The procession of San Giovanni is now shorn of its former splendour, and but few of the English-speaking travellers who throng the City of the Lily are aware that though towers no longer perform their whirling course through Florence they are still to be met with in other parts of Italy.


The "Rua" of Vicenza.

The largest of these so-called "dancing towers" is the "Rua" of Vicenza, a stupendous edifice twenty-five metres in height, and weighing eighty-five quintali. The property of the Guild of the Notaries, it was once one only among many similar erections, each of which bore the insignia of a trade, was surmounted by the image of a patron saint, and usually contained some sacred relic.
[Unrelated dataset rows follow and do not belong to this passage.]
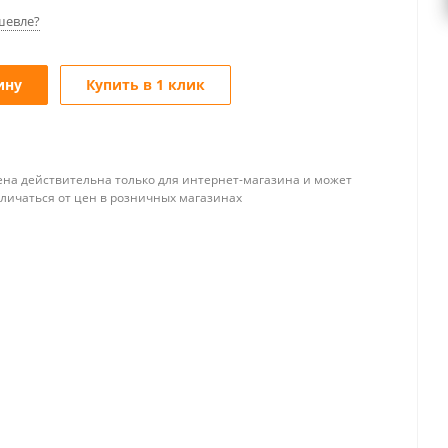
шевле?
ину
Купить в 1 клик
ена действительна только для интернет-магазина и может
тличаться от цен в розничных магазинах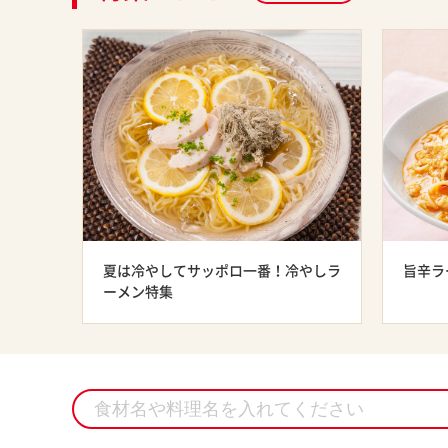
夏は冷やしてサッポロ一番！冷やしラ
旨辛ラ
ーメン特集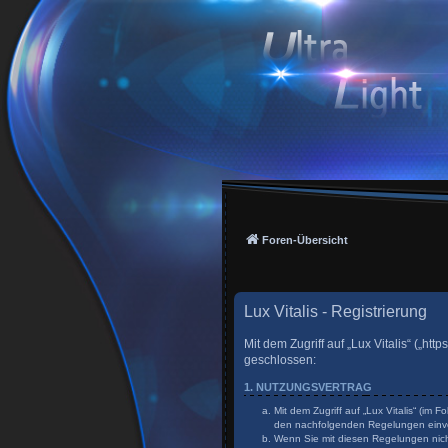
Foren-Übersicht
Lux Vitalis - Registrierung
Mit dem Zugriff auf „Lux Vitalis“ („h
geschlossen:
1. NUTZUNGSVERTRAG
Mit dem Zugriff auf „Lux Vitalis“ (im
den nachfolgenden Regelungen einv
Wenn Sie mit diesen Regelungen nicht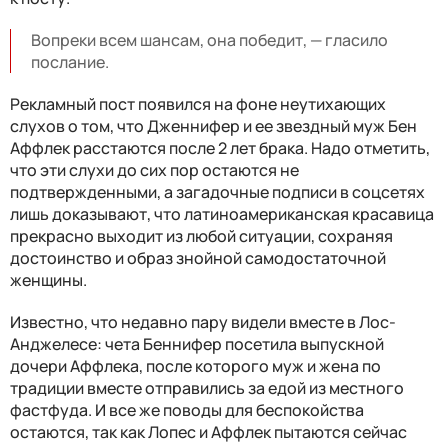
Вопреки всем шансам, она победит, — гласило
послание.
Рекламный пост появился на фоне неутихающих
слухов о том, что Дженнифер и ее звездный муж Бен
Аффлек расстаются после 2 лет брака. Надо отметить,
что эти слухи до сих пор остаются не
подтвержденными, а загадочные подписи в соцсетях
лишь доказывают, что латиноамериканская красавица
прекрасно выходит из любой ситуации, сохраняя
достоинство и образ знойной самодостаточной
женщины.
Известно, что недавно пару видели вместе в Лос-
Анджелесе: чета Беннифер посетила выпускной
дочери Аффлека, после которого муж и жена по
традиции вместе отправились за едой из местного
фастфуда. И все же поводы для беспокойства
остаются, так как Лопес и Аффлек пытаются сейчас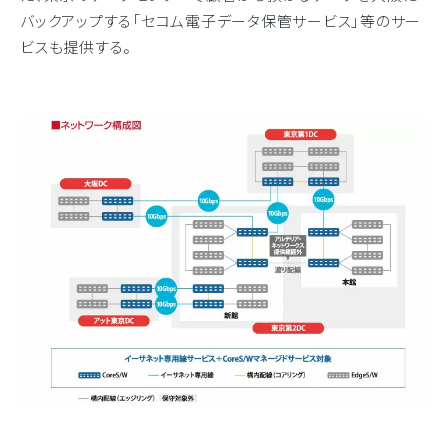
バックアップする「セコム電子データ保管サービス」等のサー
ビスも提供する。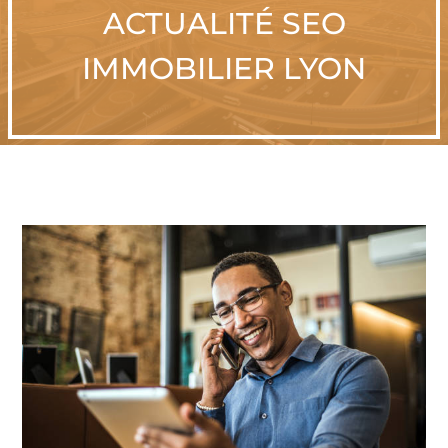
ACTUALITÉ SEO
IMMOBILIER LYON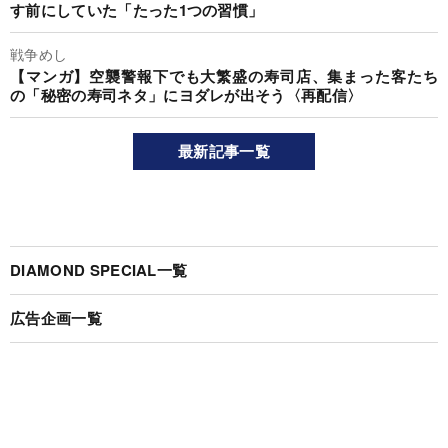
す前にしていた「たった1つの習慣」
戦争めし
【マンガ】空襲警報下でも大繁盛の寿司店、集まった客たち
の「秘密の寿司ネタ」にヨダレが出そう〈再配信〉
最新記事一覧
DIAMOND SPECIAL一覧
広告企画一覧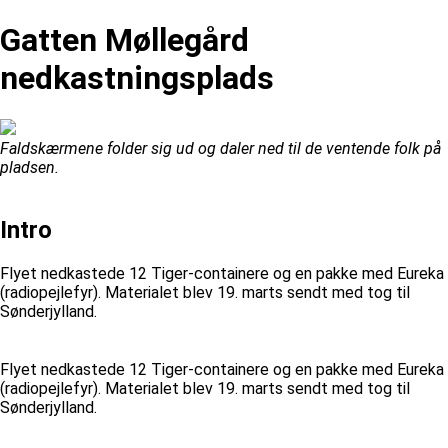
Gatten Møllegård
nedkastningsplads
Faldskærmene folder sig ud og daler ned til de ventende folk på
pladsen.
Intro
Flyet nedkastede 12 Tiger-containere og en pakke med Eureka
(radiopejlefyr). Materialet blev 19. marts sendt med tog til
Sønderjylland.
Flyet nedkastede 12 Tiger-containere og en pakke med Eureka
(radiopejlefyr). Materialet blev 19. marts sendt med tog til
Sønderjylland.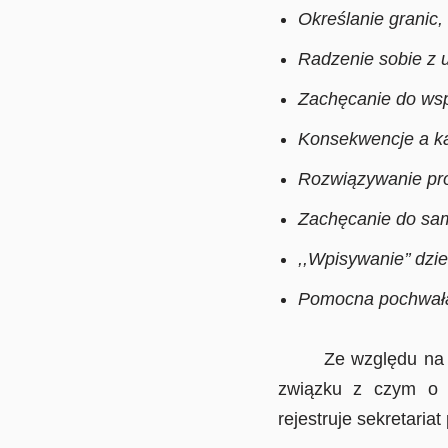
Określanie granic
Radzenie sobie z 
Zachęcanie do wsp
Konsekwencje a ka
Rozwiązywanie pro
Zachęcanie do sam
,,Wpisywanie’’ dzie
Pomocna pochwała i
Ze względu na spec
związku z czym o z
rejestruje sekretariat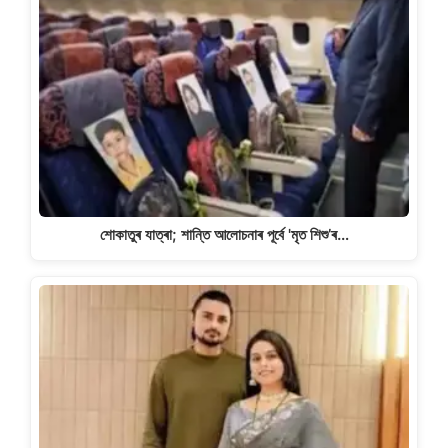
শোকাতুৰ যাত্ৰা; শান্তি আলোচনাৰ পূৰ্বে 'মৃত শিশু’ৰ…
In the year 1441 the Guild of the Notaries erected a new and superior Cero,[2] henceforth called the Rua or Ruata. It was a permanent structure, redecorated each year, and some portion of it at least could be made to revolve with great rapidity like the towers of San Giovanni. Formerly the Ceri of the various Guilds paraded the streets at the Festa of the Corpus Domini, but, in the eighteenth century the Rua was secularized, the form of its decoration was altered, and it was no longer permitted to take part in the ecclesiastical procession.

  1. [The old chronicler from whom George Eliot derived this vivid picture of a bygone pageant was evidently Goro Dati, who flourished circa 1400 (L'Osservatore Fiorentino, vi. 3. See also Montaigne; Le feste di S. Giovanni, (Florence, 1877) pp. 20, 21; C. Guasti, Le Feste (Florence, 1884). — N.W.T.]
  2. Were they known as Ceri?—N.W.T.